5. We redefine the path smoothing metric by adding the turn angle of the path, reflecting the advantage of any angle path planning in path optimization.
6. We re-describe the heuristic function h in detail, mainly reflected in Section 2.2 of this paper.
7. We have redescribed the process steps of the Theta* algorithm to make it more detailed.
8. We have corrected equation (3), the distance calculation formula we used in our experiments is Euclidean distance, but due to an oversight in writing, we did not correct it in time at that time, and we are very sorry. We have made the corrections and further described equation (4).
9. We have further improved the readability of the article by re-explaining all the figures in the article through the use of legends.

Round 2

Reviewer 1 Report

I appreciate your contribution for this paper

Reviewer 3 Report

Title: “Research on path planning of mobile robot based on improved Theta* algorithm”
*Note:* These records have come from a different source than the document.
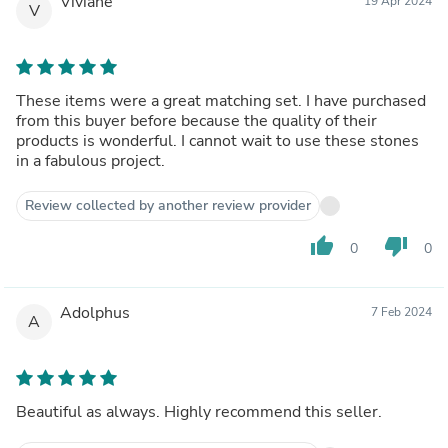
Viviane
19 Apr 2024
V
These items were a great matching set. I have purchased
from this buyer before because the quality of their
products is wonderful. I cannot wait to use these stones
in a fabulous project.
Review collected by another review provider
thumb_up
thumb_down
0
0
Adolphus
7 Feb 2024
A
Beautiful as always. Highly recommend this seller.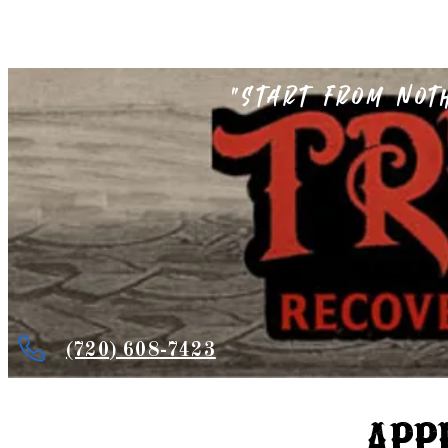
"Start from not
(720) 608-7423
APP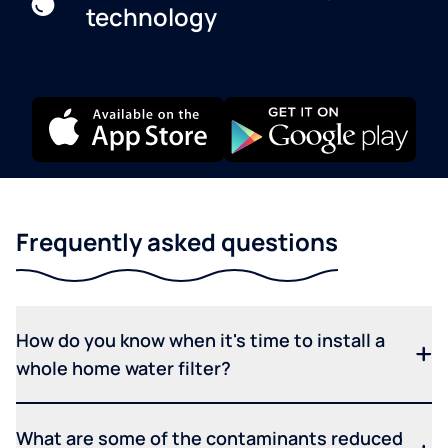
technology
Frequently asked questions
How do you know when it's time to install a
whole home water filter?
What are some of the contaminants reduced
In this manuscript the authors proposed an improved Theta* algorithm, that is the W-Theta* algorithm. In particular, the heuristic functon of Theta* is improved by introducing a weighting strategy, while the default Euclidean distance calculation formula of Theta* is changed to a diagonal distance calculation formula, which finally achieves a reduction in computation time while ensuring a shorter global path. The trajectory optimization is achieved by curve fitting of the generated path points to make the motion trajectory of the mobile robot smoother. Simulation results show that the improved algorithm can quickly plan paths in large scenarios. Compared with other path planning algorithms, the algorithm has better performance in terms of time and computational cost. More specifically, the authors claim that in different scenarios, the W-Theta* algorithm reduces the computation time of path planning by 81.65% compared with the Theta* algorithm and 79.59% compared with the A* algorithm; the W-Theta* algorithm reduces the memory occupation during computation by 44.31% compared with the Theta* algorithm and 29.33% compared with the A* algorithm.

General comment: Although the authors revised this manuscript some issues should be still reworked: In particular, I recommend a better organization of the main text following the standard section of a scientific contribution, an improvement of the figure captions and the improvement of the language to allow the interested readers to better follow the logic flow of the work.